Task statement
Omitting every picture, copy the lines from the one that contains "Find anything that looks like liver." through the last line of the records below, exactly and with nothing added.

Stored data entries
Content starts

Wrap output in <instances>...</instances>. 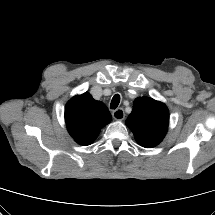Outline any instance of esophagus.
Wrapping results in <instances>:
<instances>
[{"mask_svg": "<svg viewBox=\"0 0 215 215\" xmlns=\"http://www.w3.org/2000/svg\"><path fill=\"white\" fill-rule=\"evenodd\" d=\"M112 116L115 120H123L125 117L124 110L122 108H118L112 112Z\"/></svg>", "mask_w": 215, "mask_h": 215, "instance_id": "1", "label": "esophagus"}]
</instances>
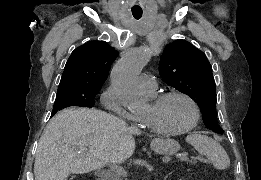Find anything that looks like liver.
Masks as SVG:
<instances>
[{"instance_id": "liver-1", "label": "liver", "mask_w": 261, "mask_h": 180, "mask_svg": "<svg viewBox=\"0 0 261 180\" xmlns=\"http://www.w3.org/2000/svg\"><path fill=\"white\" fill-rule=\"evenodd\" d=\"M140 134L138 128H128L124 120L102 110H62L39 140L35 180H67L70 174L123 164L134 154L133 136Z\"/></svg>"}]
</instances>
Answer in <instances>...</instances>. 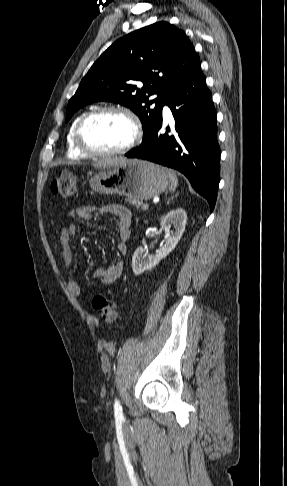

Content ends

Task result
Find anything that looks like liver.
Masks as SVG:
<instances>
[{"instance_id": "liver-1", "label": "liver", "mask_w": 261, "mask_h": 180, "mask_svg": "<svg viewBox=\"0 0 261 180\" xmlns=\"http://www.w3.org/2000/svg\"><path fill=\"white\" fill-rule=\"evenodd\" d=\"M140 134L138 128H128L124 120L102 110H62L39 140L35 180H67L70 174L123 164L134 154L133 136Z\"/></svg>"}]
</instances>
Answer in <instances>...</instances>. 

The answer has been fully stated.